··· Records provided

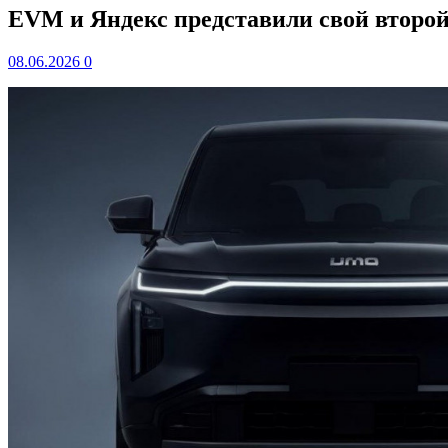
EVM и Яндекс представили свой второ
08.06.2026
0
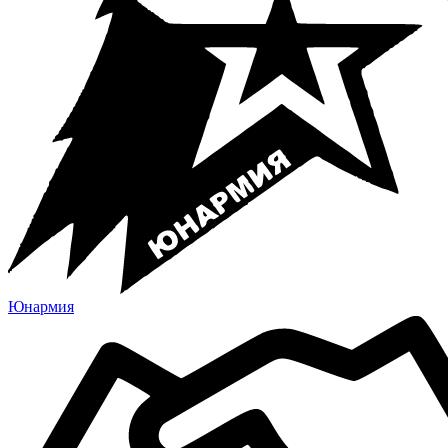
Юнармия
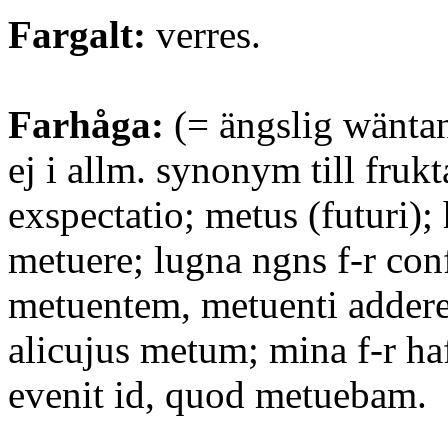
Fargalt:
verres.
Farhåga:
(= ängslig wäntan
ej i allm. synonym till frukt
exspectatio; metus (futuri); 
metuere; lugna ngns f-r con
metuentem, metuenti addere
alicujus metum; mina f-r h
evenit id, quod metuebam.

······

● What you need to do
Everything in the data must be printed verbatim except the pictures.

● Task result
EVM и Яндекс представили свой второ
08.06.2026
0
Юнармия
Fargalt:
verres.
Farhåga:
(= ängslig wäntan
ej i allm. synonym till frukt
exspectatio; metus (futuri); 
metuere; lugna ngns f-r con
metuentem, metuenti addere
alicujus metum; mina f-r h
evenit id, quod metuebam.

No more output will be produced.